Feasibility analysis of a proposed test of quantum gravity via optical magnetometry in xenon

We present an analysis of the sensitivity limits of a proposed experimental search for quantum gravity, using an approach based on optical magnetometry in the noble gas isotope ${}^{129}\mathrm{Xe}$. The analysis relies on a general uncertainty principle model that is consistent with most formulations of quantum gravity theory, where the canonical uncertainty relations are modified by a leading-order correction term that is linear in momentum. In turn, this correction modifies the magnetic moment of the spin-polarized ${}^{129}\mathrm{Xe}$ atoms that are immersed in a magnetic field in the proposed experiment, which results in a velocity-dependent variation of their Larmor frequency, that is detected via two-photon laser spectroscopy. The thermal distribution of atomic velocities, in conjunction with the Doppler effect, is used to scan the interrogating laser over different atomic velocities and search for a corresponding variation in their Larmor frequencies. We show that the existing bounds on the leading-order quantum gravity correction can be improved by ${10}^7$ with existing technology, where another factor of ${10}^2$ is possible with near-future technical capabilities.

Figure 1

(a) The partial energy-level diagram of ${}^{129}\mathrm{Xe}$. A circularly polarized ultraviolet laser drives spin-selective two-photon excitation in hyperpolarized ${}^{129}\mathrm{Xe}$ atoms, where the excited state emits infrared light via radiative decay. The nuclear spin of the atoms precesses around an applied magnetic field, which is perpendicular to the laser propagation direction.
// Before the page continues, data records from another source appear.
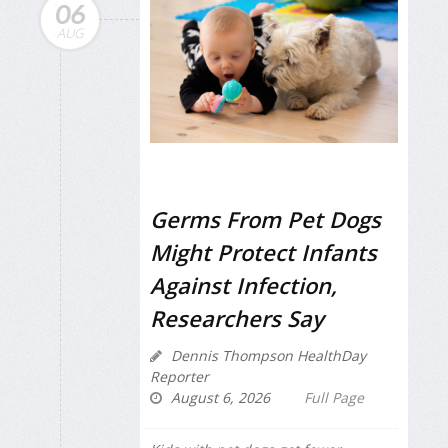
06
AUG
Germs From Pet Dogs
Might Protect Infants
Against Infection,
Researchers Say
Dennis Thompson HealthDay
Reporter
August 6, 2026
Full Page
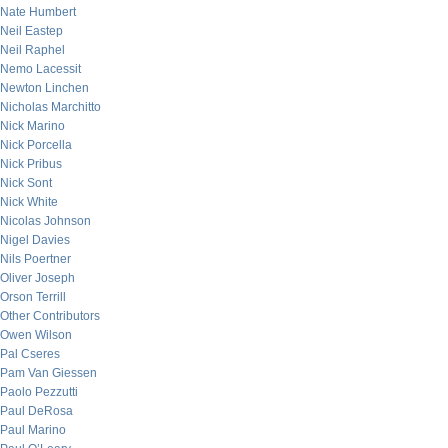
Nate Humbert
Neil Eastep
Neil Raphel
Nemo Lacessit
Newton Linchen
Nicholas Marchitto
Nick Marino
Nick Porcella
Nick Pribus
Nick Sont
Nick White
Nicolas Johnson
Nigel Davies
Nils Poertner
Oliver Joseph
Orson Terrill
Other Contributors
Owen Wilson
Pal Cseres
Pam Van Giessen
Paolo Pezzutti
Paul DeRosa
Paul Marino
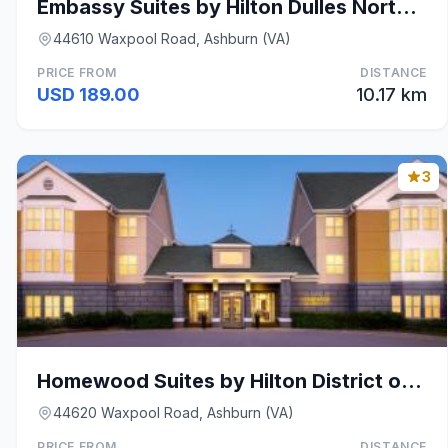
Embassy Suites by Hilton Dulles North Loudoun
44610 Waxpool Road, Ashburn (VA)
PRICE FROM
DISTANCE
USD 189.00
10.17 km
3
Homewood Suites by Hilton District of Columbia - D
44620 Waxpool Road, Ashburn (VA)
PRICE FROM
DISTANCE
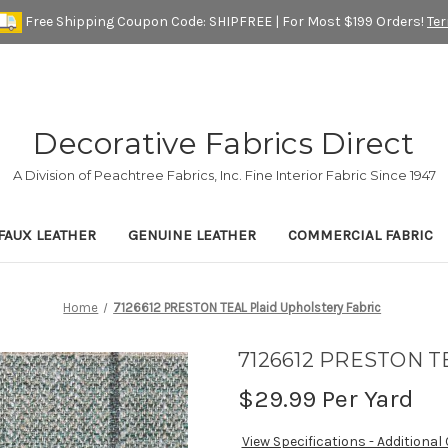
Free Shipping Coupon Code: SHIPFREE | For Most $199 Orders!
Te
Decorative Fabrics Direct
A Division of Peachtree Fabrics, Inc. Fine Interior Fabric Since 1947
FAUX LEATHER
GENUINE LEATHER
COMMERCIAL FABRIC
Home
7126612 PRESTON TEAL Plaid Upholstery Fabric
7126612 PRESTON TEA
$29.99
Per Yard
View Specifications - Additional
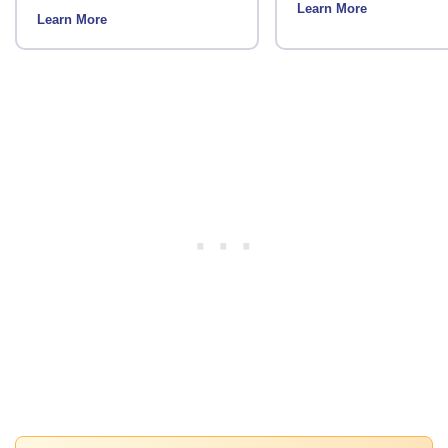
Learn More
Learn More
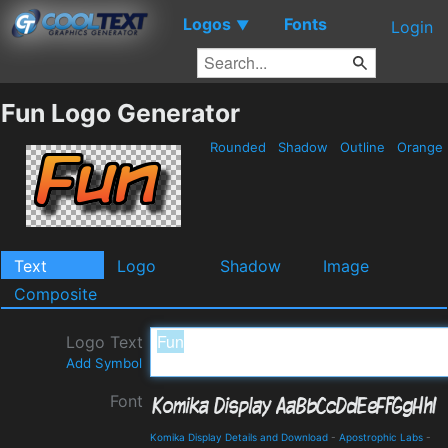
Logos
Fonts
▼
Login
Fun Logo Generator
Rounded
Shadow
Outline
Orange
Text
Logo
Shadow
Image
Composite
Logo Text
Add Symbol
Font
Komika Display Details and Download
-
Apostrophic Labs
-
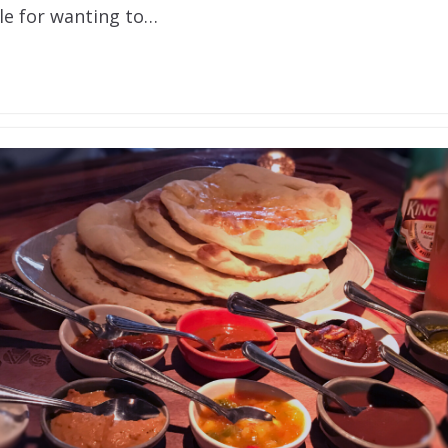
e for wanting to…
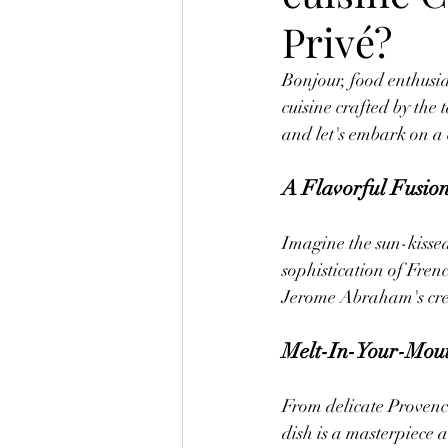
Privé?
Bonjour, food enthusia
cuisine crafted by th
and let's embark on a 
A Flavorful Fusio
Imagine the sun-kisse
sophistication of Fren
Jerome Abraham's cre
Melt-In-Your-Mout
From delicate Provencal
dish is a masterpiece 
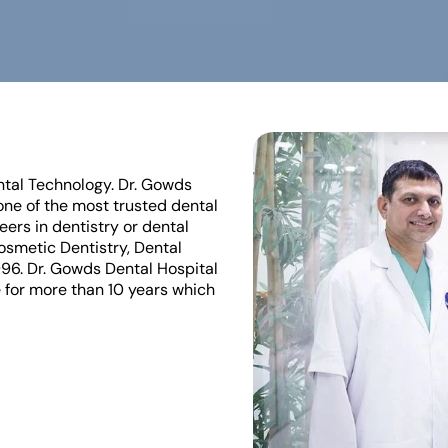
ntal Technology. Dr. Gowds
ne of the most trusted dental
eers in dentistry or dental
Cosmetic Dentistry, Dental
996. Dr. Gowds Dental Hospital
 for more than 10 years which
Correspondingly, the ground-state population coherently oscillates between the two magnetic sublevels, resulting in oscillation of the emitted infrared fluorescence. The latter is detected for extraction of the precession (Larmor) frequency. (b) Illustration of the proposed experiment. (c) Tuning the laser to different frequencies in the Doppler-broadened profile of the two-photon transition corresponds to different atom velocities, which in turn are associated with different QG shifts of the Lamor frequency.

Figure 2

Minimum detectable QG correction coefficient, ${\alpha }_{0,\min }$, as a function of laser frequency, ${\omega }_l$, for different values of laser power, ${\omega }_l$, and number of measurements, $N_m$. Four examples are shown with a combination of two values for $P_l$ (1 and $100\mathrm{W}$) and two values for $N_m$ (1 and 2190). The latter correspond to total measurement times, $N_m{T}_m$, of $4.7\mathrm{h}$ and $1\mathrm{yr}$, respectively. The optimal laser frequency, ${\omega }_{l,\mathrm{opt}}={\omega }_{\text{Xe}}+0.85\mathrm{\Delta }{\omega }_D$, is identified by a black vertical line.

Figure 3

The minimum values of the QG correction coefficient ${\alpha }_{0,\min }$ at the optimal laser frequency ${\omega }_{l,\mathrm{opt}}$ (blue), the corresponding optimized fractional sensitivity $S_{\min }$ at ${\omega }_l={\omega }_{l,\text{opt}}$ (purple), and the optimized fractional sensitivity on two-photon resonance, $S_{\min }$ at ${\omega }_l={\omega }_{\text{Xe}}$ (green). Notable time scales of 1 day (solid), 1 week (dashed), and 1 month (dot-dashed) are indicated in orange.